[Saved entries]
------

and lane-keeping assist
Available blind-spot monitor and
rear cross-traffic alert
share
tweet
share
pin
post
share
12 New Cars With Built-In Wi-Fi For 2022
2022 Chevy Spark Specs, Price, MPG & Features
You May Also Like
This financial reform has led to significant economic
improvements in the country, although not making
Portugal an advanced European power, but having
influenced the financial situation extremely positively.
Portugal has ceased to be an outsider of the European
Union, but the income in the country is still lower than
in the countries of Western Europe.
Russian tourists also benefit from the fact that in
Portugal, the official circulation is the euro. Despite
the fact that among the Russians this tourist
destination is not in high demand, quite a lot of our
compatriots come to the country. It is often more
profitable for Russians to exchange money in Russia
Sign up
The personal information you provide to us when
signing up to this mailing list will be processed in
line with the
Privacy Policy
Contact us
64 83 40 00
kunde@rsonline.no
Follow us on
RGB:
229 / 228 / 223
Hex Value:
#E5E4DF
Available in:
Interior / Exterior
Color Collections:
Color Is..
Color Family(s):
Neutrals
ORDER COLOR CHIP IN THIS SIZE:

------

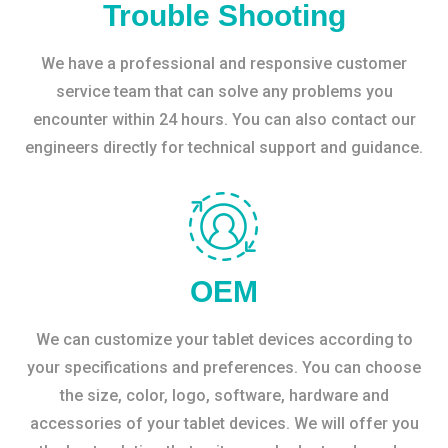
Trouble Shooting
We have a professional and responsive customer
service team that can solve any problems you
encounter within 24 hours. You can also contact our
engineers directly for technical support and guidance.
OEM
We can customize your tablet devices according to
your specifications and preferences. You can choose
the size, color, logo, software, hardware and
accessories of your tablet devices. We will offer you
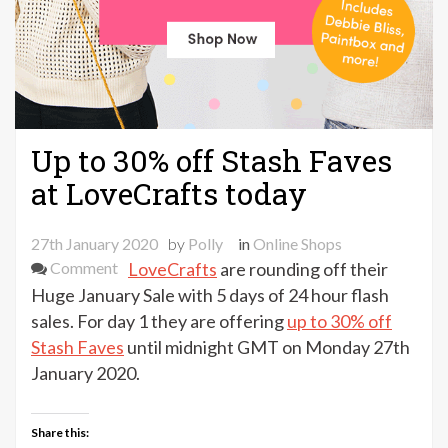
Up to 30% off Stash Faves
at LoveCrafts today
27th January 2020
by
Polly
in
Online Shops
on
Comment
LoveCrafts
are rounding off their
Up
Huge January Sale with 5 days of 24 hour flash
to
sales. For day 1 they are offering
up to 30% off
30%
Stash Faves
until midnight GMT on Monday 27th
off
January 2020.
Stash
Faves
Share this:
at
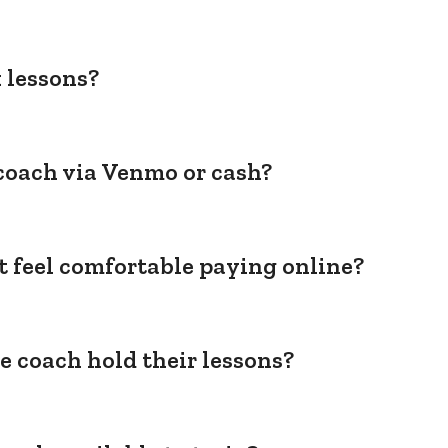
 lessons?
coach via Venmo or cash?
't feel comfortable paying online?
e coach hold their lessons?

------

- What this task involves: Give back exactly the lines above, from the line containing "and lane-keeping assist" through the line containing "Interior / Exterior", with both end lines and nothing more.

- Expected answer:
and lane-keeping assist
Available blind-spot monitor and
rear cross-traffic alert
share
tweet
share
pin
post
share
12 New Cars With Built-In Wi-Fi For 2022
2022 Chevy Spark Specs, Price, MPG & Features
You May Also Like
This financial reform has led to significant economic
improvements in the country, although not making
Portugal an advanced European power, but having
influenced the financial situation extremely positively.
Portugal has ceased to be an outsider of the European
Union, but the income in the country is still lower than
in the countries of Western Europe.
Russian tourists also benefit from the fact that in
Portugal, the official circulation is the euro. Despite
the fact that among the Russians this tourist
destination is not in high demand, quite a lot of our
compatriots come to the country. It is often more
profitable for Russians to exchange money in Russia
Sign up
The personal information you provide to us when
signing up to this mailing list will be processed in
line with the
Privacy Policy
Contact us
64 83 40 00
kunde@rsonline.no
Follow us on
RGB:
229 / 228 / 223
Hex Value:
#E5E4DF
Available in:
Interior / Exterior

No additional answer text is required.